Provided records:
****

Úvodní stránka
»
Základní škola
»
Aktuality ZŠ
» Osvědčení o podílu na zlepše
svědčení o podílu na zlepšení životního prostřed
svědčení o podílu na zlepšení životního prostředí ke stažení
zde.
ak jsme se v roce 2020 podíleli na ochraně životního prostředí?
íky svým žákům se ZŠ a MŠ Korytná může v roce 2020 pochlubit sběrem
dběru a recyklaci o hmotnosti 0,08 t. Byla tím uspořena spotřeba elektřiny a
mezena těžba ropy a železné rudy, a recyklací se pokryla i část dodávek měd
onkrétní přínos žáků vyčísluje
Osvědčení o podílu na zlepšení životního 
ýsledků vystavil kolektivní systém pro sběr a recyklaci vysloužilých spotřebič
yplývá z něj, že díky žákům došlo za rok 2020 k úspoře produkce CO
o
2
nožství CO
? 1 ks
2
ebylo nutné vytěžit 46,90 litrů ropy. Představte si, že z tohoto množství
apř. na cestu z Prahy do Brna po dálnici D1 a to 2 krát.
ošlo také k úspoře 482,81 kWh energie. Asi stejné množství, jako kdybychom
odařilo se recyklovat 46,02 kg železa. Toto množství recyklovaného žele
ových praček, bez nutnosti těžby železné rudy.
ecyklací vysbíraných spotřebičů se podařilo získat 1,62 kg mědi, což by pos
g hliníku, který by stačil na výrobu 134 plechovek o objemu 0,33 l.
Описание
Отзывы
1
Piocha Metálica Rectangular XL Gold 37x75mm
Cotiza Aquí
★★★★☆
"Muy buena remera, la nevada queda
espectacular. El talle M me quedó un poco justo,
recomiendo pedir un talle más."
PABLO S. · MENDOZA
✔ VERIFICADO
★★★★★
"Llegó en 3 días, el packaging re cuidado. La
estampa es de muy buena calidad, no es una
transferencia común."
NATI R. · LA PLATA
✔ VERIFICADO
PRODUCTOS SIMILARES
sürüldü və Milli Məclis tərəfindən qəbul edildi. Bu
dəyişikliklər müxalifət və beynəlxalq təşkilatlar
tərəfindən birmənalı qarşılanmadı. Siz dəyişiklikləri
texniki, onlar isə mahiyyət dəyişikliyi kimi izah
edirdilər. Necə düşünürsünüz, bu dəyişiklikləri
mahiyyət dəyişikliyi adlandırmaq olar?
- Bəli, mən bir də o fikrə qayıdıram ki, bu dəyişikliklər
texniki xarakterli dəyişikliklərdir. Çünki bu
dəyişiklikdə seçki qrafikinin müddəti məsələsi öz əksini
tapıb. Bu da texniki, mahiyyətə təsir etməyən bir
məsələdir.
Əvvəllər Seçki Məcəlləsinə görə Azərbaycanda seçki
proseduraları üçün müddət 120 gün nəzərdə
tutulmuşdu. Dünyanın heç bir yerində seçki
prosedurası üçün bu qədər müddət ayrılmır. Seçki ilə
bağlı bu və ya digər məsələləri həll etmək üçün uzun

****

What you should do: Reproduce, word for word and in full, only the lines above that start at the line with "mezena těžba ropy" and run through the line with "prosedurası üçün bu", both ends included.

Response to this task:
mezena těžba ropy a železné rudy, a recyklací se pokryla i část dodávek měd
onkrétní přínos žáků vyčísluje
Osvědčení o podílu na zlepšení životního 
ýsledků vystavil kolektivní systém pro sběr a recyklaci vysloužilých spotřebič
yplývá z něj, že díky žákům došlo za rok 2020 k úspoře produkce CO
o
2
nožství CO
? 1 ks
2
ebylo nutné vytěžit 46,90 litrů ropy. Představte si, že z tohoto množství
apř. na cestu z Prahy do Brna po dálnici D1 a to 2 krát.
ošlo také k úspoře 482,81 kWh energie. Asi stejné množství, jako kdybychom
odařilo se recyklovat 46,02 kg železa. Toto množství recyklovaného žele
ových praček, bez nutnosti těžby železné rudy.
ecyklací vysbíraných spotřebičů se podařilo získat 1,62 kg mědi, což by pos
g hliníku, který by stačil na výrobu 134 plechovek o objemu 0,33 l.
Описание
Отзывы
1
Piocha Metálica Rectangular XL Gold 37x75mm
Cotiza Aquí
★★★★☆
"Muy buena remera, la nevada queda
espectacular. El talle M me quedó un poco justo,
recomiendo pedir un talle más."
PABLO S. · MENDOZA
✔ VERIFICADO
★★★★★
"Llegó en 3 días, el packaging re cuidado. La
estampa es de muy buena calidad, no es una
transferencia común."
NATI R. · LA PLATA
✔ VERIFICADO
PRODUCTOS SIMILARES
sürüldü və Milli Məclis tərəfindən qəbul edildi. Bu
dəyişikliklər müxalifət və beynəlxalq təşkilatlar
tərəfindən birmənalı qarşılanmadı. Siz dəyişiklikləri
texniki, onlar isə mahiyyət dəyişikliyi kimi izah
edirdilər. Necə düşünürsünüz, bu dəyişiklikləri
mahiyyət dəyişikliyi adlandırmaq olar?
- Bəli, mən bir də o fikrə qayıdıram ki, bu dəyişikliklər
texniki xarakterli dəyişikliklərdir. Çünki bu
dəyişiklikdə seçki qrafikinin müddəti məsələsi öz əksini
tapıb. Bu da texniki, mahiyyətə təsir etməyən bir
məsələdir.
Əvvəllər Seçki Məcəlləsinə görə Azərbaycanda seçki
proseduraları üçün müddət 120 gün nəzərdə
tutulmuşdu. Dünyanın heç bir yerində seçki
prosedurası üçün bu qədər müddət ayrılmır. Seçki ilə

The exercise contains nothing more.